Uric acid levels are significantly lower in saliva from heavy smokers, oral cancer, periodontitis and diabetic patients with periodontitis, giving emphasis of oxidative stress in oral cavity. A lower level of saliva albumin was found in periodontal disease and diabetic patients, probably due to oxidative stress in the oral cavity.
Total antioxidant capacity (TAC) is significantly lower in periodontal disease, diabetics, smokers, and oral cancer. When exposed to cigarette smoke, saliva loses its TAC and becomes a potent prooxidant milieu.
Salivary peroxidase is lower in smokers, most probably due to the cyanide ions present in cigarette smoke, a very powerful inhibitor of hem peroxidase and in saliva from patients with oral cancer. The results indicate that exposure to cigarette smoke (CS) caused a statistically significant decrease of salivary gamma–glutamyltransferase (GGT) caused by the oxidative stress. Salivary aspartate aminotransferase (AST), alanine aminotransferase (ALT) and alkaline phosphatase (ALP) are markers in periodontitis [21–111].
In Alzheimer disease (AD)–Salivary AChE activity may prove to be a useful marker of AD–associated changes in central cholinergic activity and the responsiveness of patients to treatment with AChE inhibitors .
Bone Turnover Markers in Saliva? Saliva may be a valuable tool for assessing human markers of bone turnover and it has a great impact on dental implants and osteoporosis. Further research is necessary to determine whether salivary levels of bone turnover markers correlate with serum and/or urine measures .
Current National Initiatives for Salivary Diagnostics. From 2001 to 2004, the National Institute for Dental and Craniofacial Research invested 52 million dollars in salivary diagnostic research to concurrently spearhead the development of technologies to virtually detect any analyte in saliva as well as to comprehensively identify all the proteins in saliva.

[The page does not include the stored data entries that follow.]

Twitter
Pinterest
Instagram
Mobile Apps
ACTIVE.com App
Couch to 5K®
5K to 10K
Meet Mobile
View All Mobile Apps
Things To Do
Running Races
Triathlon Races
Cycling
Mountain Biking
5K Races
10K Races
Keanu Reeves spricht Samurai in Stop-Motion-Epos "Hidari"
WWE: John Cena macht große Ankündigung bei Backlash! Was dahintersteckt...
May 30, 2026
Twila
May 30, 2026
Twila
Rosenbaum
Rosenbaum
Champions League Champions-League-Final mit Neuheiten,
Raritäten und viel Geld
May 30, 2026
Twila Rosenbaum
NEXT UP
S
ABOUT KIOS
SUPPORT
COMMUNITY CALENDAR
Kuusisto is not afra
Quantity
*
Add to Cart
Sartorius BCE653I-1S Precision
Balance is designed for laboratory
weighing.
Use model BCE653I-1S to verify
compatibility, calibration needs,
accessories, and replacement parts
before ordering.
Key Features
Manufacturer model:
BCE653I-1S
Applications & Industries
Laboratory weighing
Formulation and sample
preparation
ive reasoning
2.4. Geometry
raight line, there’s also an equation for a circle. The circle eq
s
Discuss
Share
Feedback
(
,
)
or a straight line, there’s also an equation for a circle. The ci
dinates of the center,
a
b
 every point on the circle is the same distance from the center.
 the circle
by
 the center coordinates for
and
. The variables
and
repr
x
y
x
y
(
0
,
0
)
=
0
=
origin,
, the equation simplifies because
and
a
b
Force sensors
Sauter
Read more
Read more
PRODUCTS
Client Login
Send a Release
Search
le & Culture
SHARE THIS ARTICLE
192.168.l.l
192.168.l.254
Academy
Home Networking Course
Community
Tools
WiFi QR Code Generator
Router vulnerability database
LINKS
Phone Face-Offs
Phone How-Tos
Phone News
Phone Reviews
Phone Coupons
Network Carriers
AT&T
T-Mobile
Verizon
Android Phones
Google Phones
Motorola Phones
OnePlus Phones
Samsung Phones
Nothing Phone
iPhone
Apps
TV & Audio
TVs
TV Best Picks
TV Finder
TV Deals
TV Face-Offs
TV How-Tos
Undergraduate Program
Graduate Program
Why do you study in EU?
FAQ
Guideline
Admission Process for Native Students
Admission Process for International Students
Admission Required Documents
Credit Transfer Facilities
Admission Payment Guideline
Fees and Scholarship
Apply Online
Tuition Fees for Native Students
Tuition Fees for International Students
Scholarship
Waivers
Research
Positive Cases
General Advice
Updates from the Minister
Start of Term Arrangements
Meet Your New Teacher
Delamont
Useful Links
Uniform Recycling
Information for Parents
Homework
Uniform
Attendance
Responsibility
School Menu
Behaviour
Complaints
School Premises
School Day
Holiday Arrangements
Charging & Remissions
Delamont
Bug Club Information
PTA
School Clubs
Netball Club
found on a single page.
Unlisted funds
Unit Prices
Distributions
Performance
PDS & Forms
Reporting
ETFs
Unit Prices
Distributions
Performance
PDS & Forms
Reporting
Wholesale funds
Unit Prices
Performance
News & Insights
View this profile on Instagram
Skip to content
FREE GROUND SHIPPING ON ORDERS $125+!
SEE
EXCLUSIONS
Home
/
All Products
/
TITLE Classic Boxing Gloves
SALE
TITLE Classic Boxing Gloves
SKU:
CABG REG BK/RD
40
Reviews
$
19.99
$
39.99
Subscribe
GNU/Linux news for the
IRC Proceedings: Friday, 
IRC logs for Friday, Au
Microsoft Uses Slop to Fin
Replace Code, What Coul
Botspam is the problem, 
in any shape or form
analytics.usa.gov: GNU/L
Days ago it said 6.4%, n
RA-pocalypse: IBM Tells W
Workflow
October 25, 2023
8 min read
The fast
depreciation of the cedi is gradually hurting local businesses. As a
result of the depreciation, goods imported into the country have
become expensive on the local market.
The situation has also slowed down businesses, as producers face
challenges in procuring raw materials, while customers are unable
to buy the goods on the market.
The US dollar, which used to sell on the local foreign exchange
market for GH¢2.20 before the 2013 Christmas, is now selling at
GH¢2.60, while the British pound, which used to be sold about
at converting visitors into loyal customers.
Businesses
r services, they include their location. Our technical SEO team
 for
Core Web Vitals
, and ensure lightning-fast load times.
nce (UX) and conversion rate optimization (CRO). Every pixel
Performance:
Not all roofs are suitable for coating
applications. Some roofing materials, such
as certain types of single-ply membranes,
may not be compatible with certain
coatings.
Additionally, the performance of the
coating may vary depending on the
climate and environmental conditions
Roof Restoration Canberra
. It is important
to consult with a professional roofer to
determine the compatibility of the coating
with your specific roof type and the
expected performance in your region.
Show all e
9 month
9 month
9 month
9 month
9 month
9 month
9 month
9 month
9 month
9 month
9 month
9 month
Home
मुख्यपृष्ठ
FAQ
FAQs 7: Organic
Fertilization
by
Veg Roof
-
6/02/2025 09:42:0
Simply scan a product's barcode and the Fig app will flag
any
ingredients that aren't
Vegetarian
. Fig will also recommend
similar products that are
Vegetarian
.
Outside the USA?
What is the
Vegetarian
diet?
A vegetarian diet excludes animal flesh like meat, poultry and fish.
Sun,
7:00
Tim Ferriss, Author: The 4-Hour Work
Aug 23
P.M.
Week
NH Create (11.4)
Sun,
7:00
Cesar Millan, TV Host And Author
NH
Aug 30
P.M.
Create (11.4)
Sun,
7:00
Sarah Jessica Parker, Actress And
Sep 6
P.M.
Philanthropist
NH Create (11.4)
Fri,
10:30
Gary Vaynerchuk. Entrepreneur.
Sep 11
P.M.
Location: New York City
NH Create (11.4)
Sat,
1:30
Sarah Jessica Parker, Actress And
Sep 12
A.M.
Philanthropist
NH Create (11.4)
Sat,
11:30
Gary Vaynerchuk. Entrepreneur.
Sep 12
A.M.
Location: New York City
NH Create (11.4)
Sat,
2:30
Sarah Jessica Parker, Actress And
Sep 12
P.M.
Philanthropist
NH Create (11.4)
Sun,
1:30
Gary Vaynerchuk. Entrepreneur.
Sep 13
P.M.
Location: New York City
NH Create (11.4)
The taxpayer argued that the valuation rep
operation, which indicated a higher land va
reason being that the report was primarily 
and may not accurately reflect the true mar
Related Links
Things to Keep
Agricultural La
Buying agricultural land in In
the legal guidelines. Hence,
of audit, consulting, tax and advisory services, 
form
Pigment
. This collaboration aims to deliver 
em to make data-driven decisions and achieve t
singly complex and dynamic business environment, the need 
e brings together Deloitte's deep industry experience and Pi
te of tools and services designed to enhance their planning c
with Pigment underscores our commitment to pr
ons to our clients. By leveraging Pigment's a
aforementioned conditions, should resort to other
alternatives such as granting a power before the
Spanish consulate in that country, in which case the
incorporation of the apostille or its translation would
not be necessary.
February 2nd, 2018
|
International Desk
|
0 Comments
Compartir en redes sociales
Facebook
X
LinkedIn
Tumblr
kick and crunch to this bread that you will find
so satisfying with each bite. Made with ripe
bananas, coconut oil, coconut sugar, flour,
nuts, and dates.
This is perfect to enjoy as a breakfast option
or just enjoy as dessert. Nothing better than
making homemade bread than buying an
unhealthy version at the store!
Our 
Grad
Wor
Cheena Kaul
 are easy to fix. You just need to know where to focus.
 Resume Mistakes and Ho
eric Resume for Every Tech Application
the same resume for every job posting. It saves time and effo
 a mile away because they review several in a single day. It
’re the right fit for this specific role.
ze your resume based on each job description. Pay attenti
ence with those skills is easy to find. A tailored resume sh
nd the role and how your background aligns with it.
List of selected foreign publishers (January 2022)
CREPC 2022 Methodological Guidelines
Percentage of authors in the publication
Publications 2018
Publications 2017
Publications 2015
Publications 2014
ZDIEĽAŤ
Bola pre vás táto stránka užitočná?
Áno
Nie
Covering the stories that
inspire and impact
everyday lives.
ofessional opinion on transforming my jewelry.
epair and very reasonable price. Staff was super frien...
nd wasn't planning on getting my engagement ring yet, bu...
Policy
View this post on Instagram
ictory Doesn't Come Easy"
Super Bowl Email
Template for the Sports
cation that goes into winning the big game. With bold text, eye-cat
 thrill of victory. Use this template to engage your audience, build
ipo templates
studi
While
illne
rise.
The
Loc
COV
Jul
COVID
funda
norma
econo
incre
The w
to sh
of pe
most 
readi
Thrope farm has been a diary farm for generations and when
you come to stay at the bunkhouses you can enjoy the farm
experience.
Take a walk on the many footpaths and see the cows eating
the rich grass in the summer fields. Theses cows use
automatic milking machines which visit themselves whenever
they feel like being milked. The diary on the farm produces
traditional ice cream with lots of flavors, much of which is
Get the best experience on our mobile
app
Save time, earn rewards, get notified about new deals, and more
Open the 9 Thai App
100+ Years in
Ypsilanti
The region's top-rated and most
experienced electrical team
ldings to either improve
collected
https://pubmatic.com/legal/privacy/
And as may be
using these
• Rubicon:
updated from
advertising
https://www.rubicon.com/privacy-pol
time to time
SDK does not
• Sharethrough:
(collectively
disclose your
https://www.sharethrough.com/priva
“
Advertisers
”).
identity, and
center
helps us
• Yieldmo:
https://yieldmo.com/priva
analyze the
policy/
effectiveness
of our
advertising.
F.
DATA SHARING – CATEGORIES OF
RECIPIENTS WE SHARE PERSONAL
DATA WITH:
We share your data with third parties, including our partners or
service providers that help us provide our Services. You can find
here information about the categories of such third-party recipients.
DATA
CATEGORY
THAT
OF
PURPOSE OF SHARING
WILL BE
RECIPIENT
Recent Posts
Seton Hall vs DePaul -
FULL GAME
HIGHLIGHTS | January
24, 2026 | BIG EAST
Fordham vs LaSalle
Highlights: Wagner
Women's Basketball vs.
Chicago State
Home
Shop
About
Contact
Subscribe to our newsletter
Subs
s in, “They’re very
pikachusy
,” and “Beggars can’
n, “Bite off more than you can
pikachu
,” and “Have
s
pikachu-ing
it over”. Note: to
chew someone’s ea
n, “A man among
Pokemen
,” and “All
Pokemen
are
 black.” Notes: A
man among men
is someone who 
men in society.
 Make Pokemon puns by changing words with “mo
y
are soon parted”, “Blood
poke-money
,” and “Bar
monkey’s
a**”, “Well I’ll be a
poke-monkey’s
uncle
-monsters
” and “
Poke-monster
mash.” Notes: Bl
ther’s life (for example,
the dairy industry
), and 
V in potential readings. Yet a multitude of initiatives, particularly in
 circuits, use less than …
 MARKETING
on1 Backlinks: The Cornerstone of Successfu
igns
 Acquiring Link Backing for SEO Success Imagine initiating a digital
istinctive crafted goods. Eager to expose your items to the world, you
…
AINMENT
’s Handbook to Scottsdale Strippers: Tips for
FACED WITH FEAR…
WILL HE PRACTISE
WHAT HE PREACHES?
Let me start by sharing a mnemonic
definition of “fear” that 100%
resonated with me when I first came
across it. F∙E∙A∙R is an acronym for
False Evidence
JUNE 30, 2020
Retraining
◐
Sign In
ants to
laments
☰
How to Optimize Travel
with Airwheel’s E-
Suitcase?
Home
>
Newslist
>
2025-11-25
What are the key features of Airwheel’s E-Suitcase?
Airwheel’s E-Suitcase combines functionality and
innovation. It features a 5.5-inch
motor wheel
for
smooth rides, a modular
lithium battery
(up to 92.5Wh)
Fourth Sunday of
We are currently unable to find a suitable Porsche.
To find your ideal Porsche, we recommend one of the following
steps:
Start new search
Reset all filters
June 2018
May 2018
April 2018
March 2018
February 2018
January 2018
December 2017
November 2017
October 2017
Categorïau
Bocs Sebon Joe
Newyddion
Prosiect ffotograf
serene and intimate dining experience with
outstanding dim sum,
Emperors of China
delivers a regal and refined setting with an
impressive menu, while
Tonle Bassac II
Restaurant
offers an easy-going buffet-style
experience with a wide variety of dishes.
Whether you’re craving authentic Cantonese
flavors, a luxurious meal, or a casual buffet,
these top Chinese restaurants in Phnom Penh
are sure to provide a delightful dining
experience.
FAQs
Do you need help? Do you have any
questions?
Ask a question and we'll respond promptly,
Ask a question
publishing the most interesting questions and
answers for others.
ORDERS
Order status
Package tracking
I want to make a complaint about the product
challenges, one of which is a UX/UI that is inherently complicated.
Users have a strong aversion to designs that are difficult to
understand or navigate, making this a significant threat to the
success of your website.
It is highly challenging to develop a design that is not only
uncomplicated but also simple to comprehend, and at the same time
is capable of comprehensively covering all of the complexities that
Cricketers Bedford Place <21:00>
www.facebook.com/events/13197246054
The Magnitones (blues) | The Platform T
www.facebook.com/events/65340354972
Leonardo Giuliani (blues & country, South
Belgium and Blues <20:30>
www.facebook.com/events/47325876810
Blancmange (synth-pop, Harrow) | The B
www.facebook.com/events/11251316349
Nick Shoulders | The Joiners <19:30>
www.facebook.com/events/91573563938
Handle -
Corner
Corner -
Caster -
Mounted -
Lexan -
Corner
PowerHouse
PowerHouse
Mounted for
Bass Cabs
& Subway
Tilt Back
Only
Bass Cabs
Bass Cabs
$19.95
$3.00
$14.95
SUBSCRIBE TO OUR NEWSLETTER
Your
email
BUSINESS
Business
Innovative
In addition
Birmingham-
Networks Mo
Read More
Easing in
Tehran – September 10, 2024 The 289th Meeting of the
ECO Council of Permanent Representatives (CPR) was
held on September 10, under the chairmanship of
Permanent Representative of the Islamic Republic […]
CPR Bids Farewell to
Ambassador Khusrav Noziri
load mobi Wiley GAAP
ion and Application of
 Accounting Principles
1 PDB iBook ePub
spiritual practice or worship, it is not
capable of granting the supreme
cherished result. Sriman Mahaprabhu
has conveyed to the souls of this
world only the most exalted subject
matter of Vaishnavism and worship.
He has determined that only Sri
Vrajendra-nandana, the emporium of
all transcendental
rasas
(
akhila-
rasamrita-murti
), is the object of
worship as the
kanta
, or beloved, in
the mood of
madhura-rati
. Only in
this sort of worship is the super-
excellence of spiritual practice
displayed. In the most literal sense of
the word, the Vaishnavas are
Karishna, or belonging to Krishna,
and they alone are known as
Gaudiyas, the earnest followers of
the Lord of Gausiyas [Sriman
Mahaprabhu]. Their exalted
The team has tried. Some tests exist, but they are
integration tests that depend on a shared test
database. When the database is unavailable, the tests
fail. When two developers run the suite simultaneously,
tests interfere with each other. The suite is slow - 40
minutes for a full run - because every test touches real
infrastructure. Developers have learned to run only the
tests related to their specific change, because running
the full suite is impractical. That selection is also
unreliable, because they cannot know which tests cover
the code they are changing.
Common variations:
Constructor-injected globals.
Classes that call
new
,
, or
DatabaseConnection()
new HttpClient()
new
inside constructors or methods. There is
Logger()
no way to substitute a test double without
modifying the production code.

Saliva Testing in the Genomic Era of Medicine–As we enter the era of genomic medicine therefore salivary diagnostics will play an increasingly important role in the early detection of disease, the monitoring of disease progression, and the evaluation of patient behavior including treatment compliance and lifestyle choice. However, about the sialochemistry in the twentieth century the best conclusion is perhaps in the title of a review written by Irwin Mandel, ‘Salivary Diagnosis: Promises,Promises’ or the title of a guest editorial by Daniel Malamud in the Journal of the American Dental Association in 2006: ‘Salivary diagnostics. The future is now’
We are likely to see the increased utilization of saliva as a diagnostic fluid and in consequence, dentists will have greater involvement in the identification and monitoring of certain non–oral disorders.